* TASK DETAILS:
Determine how many lines in the material below contain the word "SundayMondayTuesdayWednesdayThursdayFrid", and give that number without comment.

* DATA PROVIDED:
========

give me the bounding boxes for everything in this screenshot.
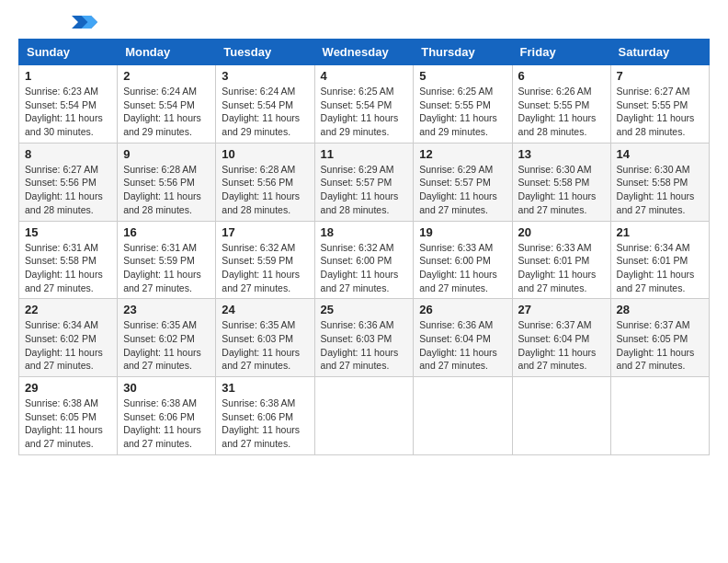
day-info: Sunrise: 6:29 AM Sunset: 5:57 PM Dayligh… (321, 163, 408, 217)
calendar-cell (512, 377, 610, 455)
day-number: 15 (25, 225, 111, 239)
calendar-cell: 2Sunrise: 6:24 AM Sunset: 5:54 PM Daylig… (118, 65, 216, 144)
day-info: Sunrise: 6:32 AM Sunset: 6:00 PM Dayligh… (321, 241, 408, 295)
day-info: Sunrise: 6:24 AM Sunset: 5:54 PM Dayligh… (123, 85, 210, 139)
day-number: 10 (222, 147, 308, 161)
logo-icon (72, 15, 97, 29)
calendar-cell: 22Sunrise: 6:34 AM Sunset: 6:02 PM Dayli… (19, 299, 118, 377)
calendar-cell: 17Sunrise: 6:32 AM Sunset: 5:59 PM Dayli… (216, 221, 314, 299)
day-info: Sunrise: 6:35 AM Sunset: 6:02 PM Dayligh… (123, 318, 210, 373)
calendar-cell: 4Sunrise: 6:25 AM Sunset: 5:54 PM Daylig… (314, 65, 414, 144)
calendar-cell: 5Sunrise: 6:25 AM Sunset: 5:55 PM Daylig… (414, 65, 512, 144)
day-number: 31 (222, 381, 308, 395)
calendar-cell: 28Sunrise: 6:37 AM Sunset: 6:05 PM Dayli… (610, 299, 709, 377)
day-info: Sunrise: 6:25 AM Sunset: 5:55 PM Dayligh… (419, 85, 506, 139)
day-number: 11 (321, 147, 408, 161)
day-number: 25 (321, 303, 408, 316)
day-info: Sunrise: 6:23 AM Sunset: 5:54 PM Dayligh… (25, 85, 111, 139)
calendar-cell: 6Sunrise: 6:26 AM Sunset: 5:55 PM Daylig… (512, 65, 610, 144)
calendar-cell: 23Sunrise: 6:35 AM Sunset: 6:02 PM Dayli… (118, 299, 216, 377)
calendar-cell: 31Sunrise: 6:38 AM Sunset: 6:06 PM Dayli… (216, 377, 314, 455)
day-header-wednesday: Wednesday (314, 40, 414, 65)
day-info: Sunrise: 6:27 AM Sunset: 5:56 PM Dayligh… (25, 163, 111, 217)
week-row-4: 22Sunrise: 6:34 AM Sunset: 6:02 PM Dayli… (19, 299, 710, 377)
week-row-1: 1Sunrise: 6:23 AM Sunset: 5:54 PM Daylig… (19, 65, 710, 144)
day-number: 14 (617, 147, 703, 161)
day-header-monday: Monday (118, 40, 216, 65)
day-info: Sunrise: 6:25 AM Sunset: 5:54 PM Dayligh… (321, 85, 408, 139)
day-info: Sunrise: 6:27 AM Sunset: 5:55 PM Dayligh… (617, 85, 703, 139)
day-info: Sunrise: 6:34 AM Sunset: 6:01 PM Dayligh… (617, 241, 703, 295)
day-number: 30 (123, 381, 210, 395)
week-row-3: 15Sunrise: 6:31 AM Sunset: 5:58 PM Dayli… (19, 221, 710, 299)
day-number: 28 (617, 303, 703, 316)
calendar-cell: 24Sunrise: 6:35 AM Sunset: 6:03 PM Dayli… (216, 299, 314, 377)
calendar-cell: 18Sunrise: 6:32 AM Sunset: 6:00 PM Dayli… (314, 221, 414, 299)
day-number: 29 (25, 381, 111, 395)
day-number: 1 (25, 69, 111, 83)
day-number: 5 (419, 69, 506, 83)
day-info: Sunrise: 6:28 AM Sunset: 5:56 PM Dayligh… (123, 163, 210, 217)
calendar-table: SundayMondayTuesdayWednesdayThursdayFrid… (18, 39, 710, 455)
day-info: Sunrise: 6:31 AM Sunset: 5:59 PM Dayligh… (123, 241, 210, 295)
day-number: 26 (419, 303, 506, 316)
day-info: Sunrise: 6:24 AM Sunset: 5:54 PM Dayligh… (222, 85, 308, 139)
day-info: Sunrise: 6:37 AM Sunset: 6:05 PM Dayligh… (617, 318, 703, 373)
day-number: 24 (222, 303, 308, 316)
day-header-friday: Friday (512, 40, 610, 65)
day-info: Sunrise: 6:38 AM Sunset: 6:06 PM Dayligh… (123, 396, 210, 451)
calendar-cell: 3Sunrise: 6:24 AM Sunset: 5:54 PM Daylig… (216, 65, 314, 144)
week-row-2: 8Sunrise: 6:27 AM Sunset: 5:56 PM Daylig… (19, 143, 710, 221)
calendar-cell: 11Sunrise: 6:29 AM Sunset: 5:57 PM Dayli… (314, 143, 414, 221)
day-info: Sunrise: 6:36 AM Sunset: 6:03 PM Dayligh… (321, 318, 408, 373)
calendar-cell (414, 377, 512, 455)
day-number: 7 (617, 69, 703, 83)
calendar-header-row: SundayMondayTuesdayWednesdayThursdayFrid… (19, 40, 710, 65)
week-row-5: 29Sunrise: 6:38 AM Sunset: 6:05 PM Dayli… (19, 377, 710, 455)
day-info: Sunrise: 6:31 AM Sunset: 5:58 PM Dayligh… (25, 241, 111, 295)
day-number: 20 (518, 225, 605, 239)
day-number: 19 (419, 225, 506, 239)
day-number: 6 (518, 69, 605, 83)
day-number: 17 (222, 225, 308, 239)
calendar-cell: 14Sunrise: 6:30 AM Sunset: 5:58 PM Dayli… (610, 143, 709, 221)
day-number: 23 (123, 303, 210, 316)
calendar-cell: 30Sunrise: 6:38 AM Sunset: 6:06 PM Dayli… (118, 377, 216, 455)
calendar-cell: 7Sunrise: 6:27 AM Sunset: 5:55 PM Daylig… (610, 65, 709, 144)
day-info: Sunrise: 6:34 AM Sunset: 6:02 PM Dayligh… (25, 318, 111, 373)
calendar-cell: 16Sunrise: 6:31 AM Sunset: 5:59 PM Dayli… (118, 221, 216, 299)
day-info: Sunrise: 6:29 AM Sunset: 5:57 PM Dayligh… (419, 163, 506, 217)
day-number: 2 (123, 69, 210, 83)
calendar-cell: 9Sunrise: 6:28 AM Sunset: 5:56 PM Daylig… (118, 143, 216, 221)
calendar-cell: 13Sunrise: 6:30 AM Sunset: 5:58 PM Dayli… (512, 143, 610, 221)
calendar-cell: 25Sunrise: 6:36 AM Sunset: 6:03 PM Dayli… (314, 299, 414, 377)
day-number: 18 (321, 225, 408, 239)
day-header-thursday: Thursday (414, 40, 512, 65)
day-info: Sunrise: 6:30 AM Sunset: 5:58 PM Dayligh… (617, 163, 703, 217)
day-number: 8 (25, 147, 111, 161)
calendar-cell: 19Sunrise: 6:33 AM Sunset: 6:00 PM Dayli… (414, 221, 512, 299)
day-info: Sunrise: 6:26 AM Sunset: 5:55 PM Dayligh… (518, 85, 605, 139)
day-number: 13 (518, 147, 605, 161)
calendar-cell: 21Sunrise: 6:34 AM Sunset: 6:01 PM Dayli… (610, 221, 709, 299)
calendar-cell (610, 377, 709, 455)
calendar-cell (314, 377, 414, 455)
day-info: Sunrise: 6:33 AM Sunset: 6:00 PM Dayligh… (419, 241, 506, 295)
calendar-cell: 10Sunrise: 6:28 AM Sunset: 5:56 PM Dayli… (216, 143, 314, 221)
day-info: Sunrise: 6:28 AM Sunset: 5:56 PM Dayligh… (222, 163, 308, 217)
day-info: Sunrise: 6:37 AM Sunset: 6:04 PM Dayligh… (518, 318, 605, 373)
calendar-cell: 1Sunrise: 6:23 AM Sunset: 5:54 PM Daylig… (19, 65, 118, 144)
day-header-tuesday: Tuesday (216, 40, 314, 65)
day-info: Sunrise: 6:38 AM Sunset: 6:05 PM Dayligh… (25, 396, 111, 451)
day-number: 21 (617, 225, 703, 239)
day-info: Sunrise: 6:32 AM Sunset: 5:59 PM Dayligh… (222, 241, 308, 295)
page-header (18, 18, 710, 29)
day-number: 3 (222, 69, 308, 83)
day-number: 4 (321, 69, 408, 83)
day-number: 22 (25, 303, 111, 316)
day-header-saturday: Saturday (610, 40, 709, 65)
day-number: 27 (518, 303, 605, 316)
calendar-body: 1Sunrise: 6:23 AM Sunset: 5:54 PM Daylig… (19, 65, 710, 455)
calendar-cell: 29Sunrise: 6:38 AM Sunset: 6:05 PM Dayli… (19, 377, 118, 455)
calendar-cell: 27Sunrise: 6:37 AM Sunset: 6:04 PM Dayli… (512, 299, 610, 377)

========

* WRITTEN ANSWER:
2